WORK REQUIRED:
Could you copy every record exactly, leaving the pictures behind?

● ● ● ● ● ● ●

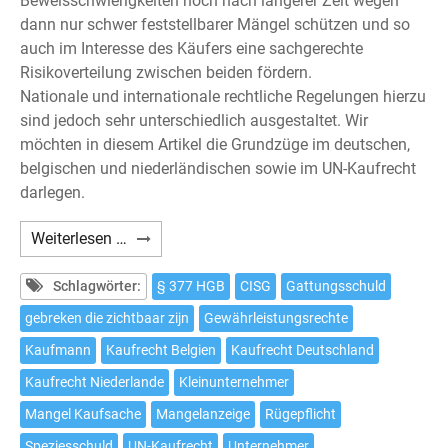
Beweisschwierigkeiten noch nach längerer Zeit wegen
dann nur schwer feststellbarer Mängel schützen und so
auch im Interesse des Käufers eine sachgerechte
Risikoverteilung zwischen beiden fördern.
Nationale und internationale rechtliche Regelungen hierzu
sind jedoch sehr unterschiedlich ausgestaltet. Wir
möchten in diesem Artikel die Grundzüge im deutschen,
belgischen und niederländischen sowie im UN-Kaufrecht
darlegen.
Untersuchungs-
Weiterlesen …
und
Rügepflichten
Schlagwörter:
§ 377 HGB
CISG
Gattungsschuld
im
gebreken die zichtbaar zijn
Gewährleistungsrechte
deutschen,
Kaufmann
Kaufrecht Belgien
Kaufrecht Deutschland
belgischen,
niederländischen
Kaufrecht Niederlande
Kleinunternehmer
und
Mangel Kaufsache
Mangelanzeige
Rügepflicht
UN-
Speziesschuld
UN-Kaufrecht
Unternehmer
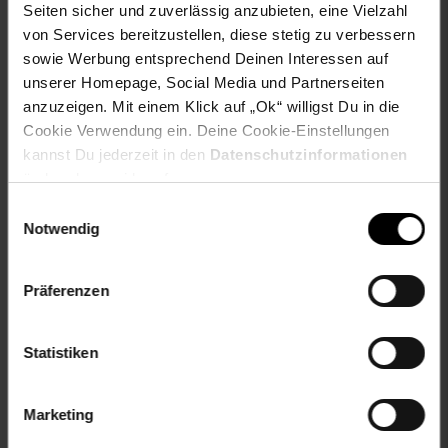
geschlecht: unisex
Seiten sicher und zuverlässig anzubieten, eine Vielzahl
von Services bereitzustellen, diese stetig zu verbessern
Gewählte Variante:
sowie Werbung entsprechend Deinen Interessen auf
unserer Homepage, Social Media und Partnerseiten
Farbe: Transparent
anzuzeigen. Mit einem Klick auf „Ok“ willigst Du in die
Größe: 2x
Cookie Verwendung ein. Deine Cookie-Einstellungen
kannst Du jederzeit in den
Datenschutzinformationen
Artikelnummer: 2655966000
ändern bzw. widerrufen.
EAN: 4255698264999
Artikel gehört zur Kategorie:
Geschirr & Gläser
Einwilligungsauswahl
Notwendig
Präferenzen
Versandinformationen
Statistiken
Herstellerinformationen
Marketing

● ● ● ● ● ● ●

WRITTEN RESPONSE:
Beweisschwierigkeiten noch nach längerer Zeit wegen
dann nur schwer feststellbarer Mängel schützen und so
auch im Interesse des Käufers eine sachgerechte
Risikoverteilung zwischen beiden fördern.
Nationale und internationale rechtliche Regelungen hierzu
sind jedoch sehr unterschiedlich ausgestaltet. Wir
möchten in diesem Artikel die Grundzüge im deutschen,
belgischen und niederländischen sowie im UN-Kaufrecht
darlegen.
Untersuchungs-
Weiterlesen …
und
Rügepflichten
Schlagwörter:
§ 377 HGB
CISG
Gattungsschuld
im
gebreken die zichtbaar zijn
Gewährleistungsrechte
deutschen,
Kaufmann
Kaufrecht Belgien
Kaufrecht Deutschland
belgischen,
niederländischen
Kaufrecht Niederlande
Kleinunternehmer
und
Mangel Kaufsache
Mangelanzeige
Rügepflicht
UN-
Speziesschuld
UN-Kaufrecht
Unternehmer
geschlecht: unisex
Seiten sicher und zuverlässig anzubieten, eine Vielzahl
von Services bereitzustellen, diese stetig zu verbessern
Gewählte Variante:
sowie Werbung entsprechend Deinen Interessen auf
unserer Homepage, Social Media und Partnerseiten
Farbe: Transparent
anzuzeigen. Mit einem Klick auf „Ok“ willigst Du in die
Größe: 2x
Cookie Verwendung ein. Deine Cookie-Einstellungen
kannst Du jederzeit in den
Datenschutzinformationen
Artikelnummer: 2655966000
ändern bzw. widerrufen.
EAN: 4255698264999
Artikel gehört zur Kategorie:
Geschirr & Gläser
Einwilligungsauswahl
Notwendig
Präferenzen
Versandinformationen
Statistiken
Herstellerinformationen
Marketing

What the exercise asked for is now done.